Sample Complexity of Sinkhorn divergences

TL;DR

This paper investigates the sample complexity of Sinkhorn divergences, a regularized optimal transport measure, providing bounds on approximation error, optimizer boundedness, and the first sample complexity rate, bridging OT and MMD.

Contribution

It derives a new sample complexity bound for Sinkhorn divergences, connecting OT and MMD, and analyzes their approximation error and optimizer properties.

Findings

Sample complexity of SDs scales as 1/√n, similar to MMD.

Bound on approximation error of SDs relative to OT depending on regularization.

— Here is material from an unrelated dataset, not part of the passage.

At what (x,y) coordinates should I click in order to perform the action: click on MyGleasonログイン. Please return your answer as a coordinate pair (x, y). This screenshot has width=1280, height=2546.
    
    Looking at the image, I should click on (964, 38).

Optimizers of regularized OT are bounded in a Sobolev (RKHS) ball, independent of measures.

Abstract

Optimal transport (OT) and maximum mean discrepancies (MMD) are now routinely used in machine learning to compare probability measures. We focus in this paper on \emph{Sinkhorn divergences} (SDs), a regularized variant of OT distances which can interpolate, depending on the regularization strength $\varepsilon$, between OT ($\varepsilon=0$) and MMD ($\varepsilon=\infty$). Although the tradeoff induced by that regularization is now well understood computationally (OT, SDs and MMD require respectively $O(n^3\log n)$, $O(n^2)$ and $n^2$ operations given a sample size $n$), much less is known in terms of their \emph{sample complexity}, namely the gap between these quantities, when evaluated using finite samples \emph{vs.} their respective densities. Indeed, while the sample complexity of OT and MMD stand at two extremes, $1/n^{1/d}$ for OT in dimension $d$ and $1/\sqrt{n}$ for MMD, that for SDs has only been studied empirically. In this paper, we \emph{(i)} derive a bound on the approximation error made with SDs when approximating OT as a function of the regularizer $\varepsilon$, \emph{(ii)} prove that the optimizers of regularized OT are bounded in a Sobolev (RKHS) ball independent of the two measures and \emph{(iii)} provide the first sample complexity bound for SDs, obtained,by reformulating SDs as a maximization problem in a RKHS. We thus obtain a scaling in $1/\sqrt{n}$ (as in MMD), with a constant that depends however on $\varepsilon$, making the bridge between OT and MMD complete.